Truth is, I avoid the CRC. And it isn't because of something the CRC did. But 22 years ago in UP Diliman, I enrolled in Filipino Psychology and my efforts earned me my very first Incomplete. We were required to raise funds for the benefit of the fledgling CRC, a course requirement that I had serious issues with. Well intentioned as the cause was, what had raising money got to do with whether one deserved to pass or not? I was young and I had yet to learn to compartmentalize my issues.
Usually, too, I avoid speaking in public on issues that have unresolved legal and political dimensions. Gabriela, Kabiba, and CRC, as we know, are involved in the Grecil Buya case, which I had been writing about in the last few weeks. Many momentous events have transpired since I first wrote about Grecil, and as my articles have made my position clear on the matter, it is heartening to know that people recognize why I have to remain unaligned in the interest of providing ethical professional help to the family and preserving my objectivity as a media practitioner.
It was probably unavoidable that Tuesday's discussions would touch on Grecil's case.
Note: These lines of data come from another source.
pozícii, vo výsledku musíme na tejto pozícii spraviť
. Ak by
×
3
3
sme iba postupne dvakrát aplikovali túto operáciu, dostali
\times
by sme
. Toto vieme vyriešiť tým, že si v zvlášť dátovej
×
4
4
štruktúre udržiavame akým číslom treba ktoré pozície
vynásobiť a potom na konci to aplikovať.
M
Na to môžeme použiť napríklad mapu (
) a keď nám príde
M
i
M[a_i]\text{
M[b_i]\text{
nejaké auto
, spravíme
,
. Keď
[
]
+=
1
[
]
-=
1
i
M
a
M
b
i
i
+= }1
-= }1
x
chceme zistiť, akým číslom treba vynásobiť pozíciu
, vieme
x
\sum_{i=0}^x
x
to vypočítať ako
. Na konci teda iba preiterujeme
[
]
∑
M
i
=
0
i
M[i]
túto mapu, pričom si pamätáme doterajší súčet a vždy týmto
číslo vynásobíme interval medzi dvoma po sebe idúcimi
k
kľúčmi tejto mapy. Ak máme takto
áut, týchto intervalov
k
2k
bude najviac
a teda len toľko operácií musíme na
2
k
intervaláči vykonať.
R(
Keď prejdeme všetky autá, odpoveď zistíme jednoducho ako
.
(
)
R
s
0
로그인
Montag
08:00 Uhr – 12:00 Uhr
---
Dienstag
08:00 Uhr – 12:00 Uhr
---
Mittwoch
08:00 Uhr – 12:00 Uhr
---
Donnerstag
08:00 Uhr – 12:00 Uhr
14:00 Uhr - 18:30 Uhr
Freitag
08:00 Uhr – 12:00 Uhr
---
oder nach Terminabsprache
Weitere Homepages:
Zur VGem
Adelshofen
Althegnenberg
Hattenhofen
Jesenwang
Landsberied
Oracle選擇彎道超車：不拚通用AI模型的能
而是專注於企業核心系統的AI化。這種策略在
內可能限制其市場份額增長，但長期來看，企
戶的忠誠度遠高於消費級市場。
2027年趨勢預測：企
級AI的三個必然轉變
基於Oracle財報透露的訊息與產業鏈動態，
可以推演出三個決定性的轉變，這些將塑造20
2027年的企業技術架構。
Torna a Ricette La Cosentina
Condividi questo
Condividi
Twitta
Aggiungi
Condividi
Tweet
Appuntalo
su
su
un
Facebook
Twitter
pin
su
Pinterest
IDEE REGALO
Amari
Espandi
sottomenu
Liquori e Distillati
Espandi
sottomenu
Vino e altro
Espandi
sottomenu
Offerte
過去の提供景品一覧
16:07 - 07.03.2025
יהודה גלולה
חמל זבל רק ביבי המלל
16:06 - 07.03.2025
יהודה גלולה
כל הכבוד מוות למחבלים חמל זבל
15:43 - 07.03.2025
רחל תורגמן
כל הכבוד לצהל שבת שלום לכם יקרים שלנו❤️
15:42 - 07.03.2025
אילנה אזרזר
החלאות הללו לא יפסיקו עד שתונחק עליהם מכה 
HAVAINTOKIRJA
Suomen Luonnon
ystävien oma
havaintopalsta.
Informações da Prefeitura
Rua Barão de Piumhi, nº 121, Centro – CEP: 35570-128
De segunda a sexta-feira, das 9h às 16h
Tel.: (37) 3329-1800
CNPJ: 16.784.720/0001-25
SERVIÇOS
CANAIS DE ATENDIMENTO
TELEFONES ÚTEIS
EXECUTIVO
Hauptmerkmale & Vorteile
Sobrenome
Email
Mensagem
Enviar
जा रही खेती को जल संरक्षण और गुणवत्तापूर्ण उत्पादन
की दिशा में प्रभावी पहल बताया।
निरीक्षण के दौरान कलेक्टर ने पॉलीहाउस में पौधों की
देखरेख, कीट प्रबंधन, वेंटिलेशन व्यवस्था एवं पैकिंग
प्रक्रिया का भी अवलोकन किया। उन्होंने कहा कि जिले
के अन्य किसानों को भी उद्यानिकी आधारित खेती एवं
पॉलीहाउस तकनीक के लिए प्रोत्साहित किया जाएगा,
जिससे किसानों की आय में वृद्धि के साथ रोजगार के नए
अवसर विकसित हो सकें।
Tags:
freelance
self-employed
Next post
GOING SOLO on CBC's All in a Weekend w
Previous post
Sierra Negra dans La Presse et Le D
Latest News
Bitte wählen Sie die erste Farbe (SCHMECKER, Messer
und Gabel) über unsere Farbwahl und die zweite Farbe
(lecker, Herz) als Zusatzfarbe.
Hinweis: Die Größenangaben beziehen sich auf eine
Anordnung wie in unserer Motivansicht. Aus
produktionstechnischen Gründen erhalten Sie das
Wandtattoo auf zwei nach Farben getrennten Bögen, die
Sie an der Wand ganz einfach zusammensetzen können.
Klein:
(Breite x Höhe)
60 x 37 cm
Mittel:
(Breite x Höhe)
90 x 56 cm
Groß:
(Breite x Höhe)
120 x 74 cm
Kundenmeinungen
However, I was assured that the input expected of me was on the general nature of the psychology of children who have experienced and are experiencing war.
I find it commendable that despite being publicly pilloried sometimes and accused even of further victimizing child victims to serve their political ends, civil society groups continue to doggedly work for the interest of children. Gabriela, Kabiba, and CRC have through the years put their money where their mouth is when it comes to protecting the Filipino child. I salute their countless volunteers on the ground who risk life and limb sometimes and generously extend overstretched resources just to help bring about a better life situation for distressed children. This is more than what the rest of us have been able to do.
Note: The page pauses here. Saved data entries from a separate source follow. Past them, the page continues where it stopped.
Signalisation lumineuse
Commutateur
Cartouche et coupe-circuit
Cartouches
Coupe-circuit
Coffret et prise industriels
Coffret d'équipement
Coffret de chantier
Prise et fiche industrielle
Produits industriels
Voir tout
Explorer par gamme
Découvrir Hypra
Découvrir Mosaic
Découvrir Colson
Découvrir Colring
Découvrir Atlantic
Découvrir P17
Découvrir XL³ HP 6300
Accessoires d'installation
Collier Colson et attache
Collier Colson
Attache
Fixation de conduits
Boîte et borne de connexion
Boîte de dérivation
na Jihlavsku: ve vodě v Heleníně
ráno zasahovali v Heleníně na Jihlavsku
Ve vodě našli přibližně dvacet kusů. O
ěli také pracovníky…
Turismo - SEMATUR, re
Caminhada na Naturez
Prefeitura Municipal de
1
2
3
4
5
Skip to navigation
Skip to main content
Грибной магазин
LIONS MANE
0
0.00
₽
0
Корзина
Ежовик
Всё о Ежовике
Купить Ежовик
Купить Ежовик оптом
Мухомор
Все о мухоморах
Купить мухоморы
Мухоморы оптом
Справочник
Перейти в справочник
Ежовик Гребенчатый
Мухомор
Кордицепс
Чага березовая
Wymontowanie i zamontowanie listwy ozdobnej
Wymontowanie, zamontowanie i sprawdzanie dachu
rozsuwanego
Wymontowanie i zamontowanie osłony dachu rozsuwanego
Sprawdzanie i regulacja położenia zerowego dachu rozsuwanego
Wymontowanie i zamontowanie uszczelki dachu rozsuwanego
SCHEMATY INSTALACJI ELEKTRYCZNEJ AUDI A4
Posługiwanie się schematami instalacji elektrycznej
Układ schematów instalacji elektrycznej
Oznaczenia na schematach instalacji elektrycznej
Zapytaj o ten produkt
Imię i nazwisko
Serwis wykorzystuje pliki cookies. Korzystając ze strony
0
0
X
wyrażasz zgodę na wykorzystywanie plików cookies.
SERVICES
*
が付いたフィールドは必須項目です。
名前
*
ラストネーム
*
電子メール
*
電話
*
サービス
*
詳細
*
We all got a surprise when Maj. Medel Aguilar of the 5th Civil Relations Group showed up at the forum. It is very, very rare for someone from the AFP to engage the public discourse on human rights in general, and especially on matters where AFP conduct is called to question.
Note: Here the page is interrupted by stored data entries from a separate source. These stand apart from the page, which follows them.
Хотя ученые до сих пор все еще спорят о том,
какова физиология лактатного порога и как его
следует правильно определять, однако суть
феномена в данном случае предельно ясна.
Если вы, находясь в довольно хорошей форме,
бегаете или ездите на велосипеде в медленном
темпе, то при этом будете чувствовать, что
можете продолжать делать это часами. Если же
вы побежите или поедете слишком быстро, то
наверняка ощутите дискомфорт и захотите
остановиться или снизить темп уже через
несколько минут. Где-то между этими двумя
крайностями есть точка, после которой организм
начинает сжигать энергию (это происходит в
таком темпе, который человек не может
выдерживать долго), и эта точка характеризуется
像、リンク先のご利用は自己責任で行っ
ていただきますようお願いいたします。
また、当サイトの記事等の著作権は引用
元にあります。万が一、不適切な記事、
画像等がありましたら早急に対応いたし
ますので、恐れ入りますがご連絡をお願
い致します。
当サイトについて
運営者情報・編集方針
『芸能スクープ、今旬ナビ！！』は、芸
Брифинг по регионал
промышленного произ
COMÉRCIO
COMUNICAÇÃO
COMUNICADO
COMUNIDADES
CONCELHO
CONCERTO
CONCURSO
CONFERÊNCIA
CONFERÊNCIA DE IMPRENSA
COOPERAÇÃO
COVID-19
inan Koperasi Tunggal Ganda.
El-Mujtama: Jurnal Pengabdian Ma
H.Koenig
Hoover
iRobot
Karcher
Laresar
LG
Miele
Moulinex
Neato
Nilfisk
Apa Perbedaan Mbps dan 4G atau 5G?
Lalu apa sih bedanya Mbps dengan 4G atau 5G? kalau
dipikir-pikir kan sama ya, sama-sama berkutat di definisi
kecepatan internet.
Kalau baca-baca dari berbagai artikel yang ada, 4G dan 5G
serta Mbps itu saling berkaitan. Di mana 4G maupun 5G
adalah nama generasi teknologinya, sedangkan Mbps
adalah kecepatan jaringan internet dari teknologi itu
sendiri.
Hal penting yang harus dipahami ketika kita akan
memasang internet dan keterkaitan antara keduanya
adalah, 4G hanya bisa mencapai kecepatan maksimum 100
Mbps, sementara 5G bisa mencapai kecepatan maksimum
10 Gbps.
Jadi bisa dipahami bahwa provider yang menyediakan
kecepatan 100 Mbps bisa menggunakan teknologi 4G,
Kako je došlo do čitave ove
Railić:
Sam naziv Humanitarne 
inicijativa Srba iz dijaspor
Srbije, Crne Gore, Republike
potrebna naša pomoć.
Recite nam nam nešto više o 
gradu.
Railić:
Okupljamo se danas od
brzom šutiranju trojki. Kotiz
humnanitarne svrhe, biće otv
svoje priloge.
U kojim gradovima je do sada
On the issue of children of war, Caloy and I allowed ourselves to be our age. In our forty years in this country, we have never known a time when there was no war or the imminent threat of it. Forty years old, and Caloy has moved from being a firebrand (well, he doesn't smoke anymore) enough to wearily entertain the wish for a more humane war. Forty years old and I'm still a smoking termagant sometimes. To my mind, war is a lot of things. Sometimes it is necessary, sometimes it is justifiable. Never is it humane. So tell me, is there a humane way to kill?
In these forty years, all the sides that propagate war or play in its theater have spoken, yet the children have remained silent, for who indeed speaks for the children?
Children of war experience geographical dislocation, loss of social support, and disruption of family life and normal routine, often in a radically devastating manner. An adult would find that situation destabilizing at the very least. How much more the child? It would be to the interest of the child to be given professional help in processing his war experience and for his family life to normalize at the soonest possible time. In the Philippines, however, this is easier said than done.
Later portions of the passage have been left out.